Wednesday, January 29, 2014

Philadelphia: The Dowager Metropolis


The recent birthday of polymath Benjamin Franklin made me think about the history of his beloved city.  In the colonial period, Philadelphia was the great city of British America - a center of commerce, learning, and - as capital of Pennsylvania - politics.  For a time it was even the second largest English speaking city in the world (after London of course.)


Blocked in by the Appalachians, colonial America's primary lines of communications were north-south and between coastal cities.  Philadelphia, roughly in the center of the colonies was well-positioned to be the hub.  When Franklin arrived, he was the perfect type of genius to take advantage of his city's prime location.  First and foremost a newspaperman, Franklin trained printers who worked up and down the colonies and into the Caribbean.  They sent him copies of their periodicals, allowing him to monitor events and trends throughout the colonies.  From Philadelphia he could also disseminate his work throughout the colonies.


Franklin regularly cited the aphorism, "The Almighty helps he who helps himself."  So there was no small amount of self-interest in Franklin's work as Postmaster, where he improved colonial communications substantially.


Philadelphia could, perhaps, have become an American Paris or London - dominating the rest of the country as the pre-eminent center of politics, business, and learning.


But, when the United States was founded, Philadelphia lost its position as the great American city.  Washington was established as the political capital, Boston emerged as the cultural center, and New York emerged as the commercial capitol.  The decision to establish a new capital city made sense as a compromise between the northern and southern states.  Locating the capital in the major city of one of the largest states might have given Pennsylvania far too much sway over national affairs.  A prudent decision.  Boston's emergence as the intellectual center was primarily due to the presence of the country's oldest University (Harvard of course) and the related emergence of the transcendentalists - perhaps the first truly American intellectual movement.


The New York-Philadelphia rivalry was settled on geography.  Before trucks and trains, waterways were critical conduits for goods and people.  New York was built where the Hudson River meets the ocean.  The river is a critical North-South waterway that nearly links to the St.

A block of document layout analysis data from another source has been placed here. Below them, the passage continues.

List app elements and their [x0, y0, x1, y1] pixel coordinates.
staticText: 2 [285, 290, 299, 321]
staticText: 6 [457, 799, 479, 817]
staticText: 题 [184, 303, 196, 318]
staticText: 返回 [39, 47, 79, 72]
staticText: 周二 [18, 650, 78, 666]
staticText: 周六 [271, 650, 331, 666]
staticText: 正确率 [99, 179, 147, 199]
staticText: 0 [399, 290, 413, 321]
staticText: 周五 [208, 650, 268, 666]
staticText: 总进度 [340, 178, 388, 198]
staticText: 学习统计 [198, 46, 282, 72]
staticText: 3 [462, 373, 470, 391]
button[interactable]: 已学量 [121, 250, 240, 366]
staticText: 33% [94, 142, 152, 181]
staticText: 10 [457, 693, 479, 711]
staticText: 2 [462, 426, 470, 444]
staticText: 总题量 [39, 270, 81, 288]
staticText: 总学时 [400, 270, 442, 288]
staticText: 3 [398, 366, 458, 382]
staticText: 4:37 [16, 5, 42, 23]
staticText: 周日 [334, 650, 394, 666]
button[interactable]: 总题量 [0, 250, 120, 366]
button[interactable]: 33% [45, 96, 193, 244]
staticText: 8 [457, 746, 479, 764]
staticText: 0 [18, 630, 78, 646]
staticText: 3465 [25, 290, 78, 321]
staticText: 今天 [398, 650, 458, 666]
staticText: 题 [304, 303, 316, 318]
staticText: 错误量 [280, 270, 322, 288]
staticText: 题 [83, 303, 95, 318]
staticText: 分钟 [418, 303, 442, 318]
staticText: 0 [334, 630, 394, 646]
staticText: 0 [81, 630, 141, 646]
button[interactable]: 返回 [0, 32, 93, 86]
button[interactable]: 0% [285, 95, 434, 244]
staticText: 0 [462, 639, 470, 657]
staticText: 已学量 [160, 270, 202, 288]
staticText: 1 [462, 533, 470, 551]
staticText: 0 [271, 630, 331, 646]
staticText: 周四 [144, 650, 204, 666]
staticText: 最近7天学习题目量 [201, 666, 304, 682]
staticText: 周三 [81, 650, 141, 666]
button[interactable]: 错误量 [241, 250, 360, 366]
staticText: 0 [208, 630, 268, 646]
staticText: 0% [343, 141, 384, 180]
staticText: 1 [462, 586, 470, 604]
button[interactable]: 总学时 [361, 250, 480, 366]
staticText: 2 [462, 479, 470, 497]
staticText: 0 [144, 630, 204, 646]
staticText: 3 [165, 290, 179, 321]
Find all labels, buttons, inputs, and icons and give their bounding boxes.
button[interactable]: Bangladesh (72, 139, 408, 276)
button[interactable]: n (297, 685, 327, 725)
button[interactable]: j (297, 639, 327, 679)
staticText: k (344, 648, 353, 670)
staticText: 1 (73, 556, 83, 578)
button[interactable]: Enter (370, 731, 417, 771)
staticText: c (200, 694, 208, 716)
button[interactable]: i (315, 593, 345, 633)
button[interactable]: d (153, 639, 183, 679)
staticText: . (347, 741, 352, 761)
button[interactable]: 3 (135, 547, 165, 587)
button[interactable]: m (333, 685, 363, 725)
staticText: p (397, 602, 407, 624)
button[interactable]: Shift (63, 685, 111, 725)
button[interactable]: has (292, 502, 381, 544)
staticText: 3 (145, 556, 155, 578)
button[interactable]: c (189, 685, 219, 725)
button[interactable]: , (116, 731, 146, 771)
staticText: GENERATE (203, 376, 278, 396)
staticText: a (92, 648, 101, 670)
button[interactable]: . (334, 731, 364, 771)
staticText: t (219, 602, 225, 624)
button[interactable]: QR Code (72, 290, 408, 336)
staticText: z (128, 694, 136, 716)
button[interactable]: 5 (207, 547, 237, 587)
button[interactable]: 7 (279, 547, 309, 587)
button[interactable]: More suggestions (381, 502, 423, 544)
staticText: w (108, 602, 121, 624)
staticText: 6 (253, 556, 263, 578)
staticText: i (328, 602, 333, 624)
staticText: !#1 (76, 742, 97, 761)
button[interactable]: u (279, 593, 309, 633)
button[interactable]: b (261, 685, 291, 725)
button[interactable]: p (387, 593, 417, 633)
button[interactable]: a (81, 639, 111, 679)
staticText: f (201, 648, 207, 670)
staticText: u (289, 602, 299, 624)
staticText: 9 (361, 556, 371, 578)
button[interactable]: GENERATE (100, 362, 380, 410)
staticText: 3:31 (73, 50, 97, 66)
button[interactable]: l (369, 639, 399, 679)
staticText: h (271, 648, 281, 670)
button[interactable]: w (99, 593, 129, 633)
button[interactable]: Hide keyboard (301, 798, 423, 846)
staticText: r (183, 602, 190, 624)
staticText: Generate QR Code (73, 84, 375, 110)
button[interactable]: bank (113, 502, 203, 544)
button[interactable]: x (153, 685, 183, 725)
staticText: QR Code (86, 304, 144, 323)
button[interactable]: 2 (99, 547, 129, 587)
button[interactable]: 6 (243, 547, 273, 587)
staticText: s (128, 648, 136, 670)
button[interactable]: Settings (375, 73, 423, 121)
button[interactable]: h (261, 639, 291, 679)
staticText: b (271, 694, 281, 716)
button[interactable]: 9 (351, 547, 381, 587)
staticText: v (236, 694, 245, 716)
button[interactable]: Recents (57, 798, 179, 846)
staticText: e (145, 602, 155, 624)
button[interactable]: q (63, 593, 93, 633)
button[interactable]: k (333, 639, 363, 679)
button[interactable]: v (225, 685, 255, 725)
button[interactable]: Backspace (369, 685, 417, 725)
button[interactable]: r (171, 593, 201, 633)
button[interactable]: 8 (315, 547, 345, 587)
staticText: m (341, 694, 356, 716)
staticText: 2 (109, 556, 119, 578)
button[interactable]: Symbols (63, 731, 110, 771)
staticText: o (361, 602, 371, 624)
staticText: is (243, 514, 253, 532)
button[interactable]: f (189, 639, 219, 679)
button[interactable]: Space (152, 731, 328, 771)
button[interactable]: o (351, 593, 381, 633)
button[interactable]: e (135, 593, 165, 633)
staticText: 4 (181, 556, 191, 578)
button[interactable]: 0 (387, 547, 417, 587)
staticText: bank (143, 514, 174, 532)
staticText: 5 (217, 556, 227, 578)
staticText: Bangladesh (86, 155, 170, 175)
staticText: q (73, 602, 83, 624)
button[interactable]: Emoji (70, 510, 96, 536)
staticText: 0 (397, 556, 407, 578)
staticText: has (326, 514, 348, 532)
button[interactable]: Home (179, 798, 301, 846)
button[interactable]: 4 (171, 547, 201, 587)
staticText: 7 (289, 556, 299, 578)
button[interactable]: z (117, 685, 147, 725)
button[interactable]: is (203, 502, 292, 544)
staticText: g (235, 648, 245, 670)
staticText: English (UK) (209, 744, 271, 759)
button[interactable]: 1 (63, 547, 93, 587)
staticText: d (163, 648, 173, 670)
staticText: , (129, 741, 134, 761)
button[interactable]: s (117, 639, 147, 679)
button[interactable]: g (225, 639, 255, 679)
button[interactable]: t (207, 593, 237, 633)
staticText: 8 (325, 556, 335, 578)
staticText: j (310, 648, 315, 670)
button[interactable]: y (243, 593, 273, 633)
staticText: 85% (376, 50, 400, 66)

Lawrence in Canada.  The St. Lawrence reaches the Great Lakes, allowing New York trade to reach north-south but also east-west.  As the Appalachians were conquered the United States spread west.  In the early 1800s there were innumerable plans for canals the facilitate east-west trade.  The building of the Erie Canal, which linked New York to the Great Lakes effectively placed New York at the hub of American commerce.  (The Great Lakes reached throughout much of the then West.  Further, from the Great Lakes it is just a jump to the Mississippi River system.  Chicago was built at a crucial point where the Great Lakes and the Mississippi River are close.)  There were plans to build canals to link Philadelphia to the West, but they were too little too late.  New York City and State boomed in the early 1800s.  For a period in the first half of the 19th century they represented a greater proportion of U.S. population than any other state since.

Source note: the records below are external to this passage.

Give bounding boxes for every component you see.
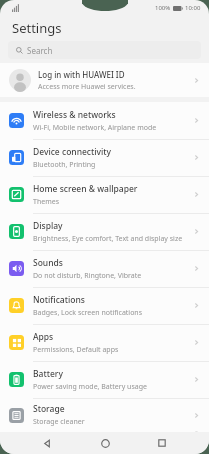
- button[interactable]: Wireless & networks: [0, 102, 209, 139]
- staticText: Badges, Lock screen notifications: [33, 308, 143, 318]
- staticText: Storage cleaner: [33, 417, 85, 427]
- staticText: Access more Huawei services.: [38, 82, 136, 92]
- staticText: Battery: [33, 368, 63, 380]
- staticText: Search: [27, 45, 53, 56]
- button[interactable]: Notifications: [0, 287, 209, 324]
- staticText: Display: [33, 220, 63, 232]
- button[interactable]: Back: [36, 432, 58, 454]
- staticText: 100%: [155, 4, 171, 12]
- staticText: Wi-Fi, Mobile network, Airplane mode: [33, 123, 157, 133]
- button[interactable]: Display: [0, 213, 209, 250]
- button[interactable]: Device connectivity: [0, 139, 209, 176]
- button[interactable]: Sounds: [0, 250, 209, 287]
- button[interactable]: Search: [8, 41, 201, 59]
- button[interactable]: Log in with HUAWEI ID: [0, 63, 209, 97]
- button[interactable]: Apps: [0, 324, 209, 361]
- staticText: Themes: [33, 197, 60, 207]
- staticText: Log in with HUAWEI ID: [38, 69, 125, 80]
- staticText: Notifications: [33, 294, 85, 306]
- staticText: 10:00: [185, 4, 201, 12]
- button[interactable]: Storage: [0, 398, 209, 432]
- button[interactable]: Recent apps: [151, 432, 173, 454]
- staticText: Device connectivity: [33, 146, 112, 158]
- button[interactable]: Battery: [0, 361, 209, 398]
- staticText: Power saving mode, Battery usage: [33, 382, 147, 392]
- staticText: Bluetooth, Printing: [33, 160, 96, 170]
- button[interactable]: Home screen & wallpaper: [0, 176, 209, 213]
- staticText: Brightness, Eye comfort, Text and displa…: [33, 234, 183, 244]
- staticText: Apps: [33, 331, 54, 343]
- staticText: Storage: [33, 403, 65, 415]
- staticText: Permissions, Default apps: [33, 345, 119, 355]
- staticText: Sounds: [33, 257, 63, 269]
- button[interactable]: Home: [94, 432, 116, 454]
- staticText: Home screen & wallpaper: [33, 183, 138, 195]
- staticText: Do not disturb, Ringtone, Vibrate: [33, 271, 142, 281]
- staticText: Wireless & networks: [33, 109, 116, 121]
- staticText: Settings: [12, 19, 62, 37]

Philadelphia had a last gasp at being America's financial center.   The Bank of the United States was based in Philadelphia and if Andrew Jackson had not broken it, Philadelphia would have emerged as the financial capital of the country.  Chestnut St. not Wall St. would have become synonymous with international finance.  Considering the way in which NYC became the dominant city in international finance and commerce, this dissolution of power might not have been a bad thing.  But it was not to be.


Philadelphia did not disappear, of course, it has remained a vibrant important city.  Until the emergence of Chicago it was the country's second metropolis.  But its moment of greatness has passed and somehow the past weighs heavily on the City of Brotherly Love.  Perhaps it is akin to Athens - still a major city, home to millions of individual stories - but no longer where the action is. 


(Aaron, interesting article, but, um, aren't you in India?  Why are your writing about Philadelphia?)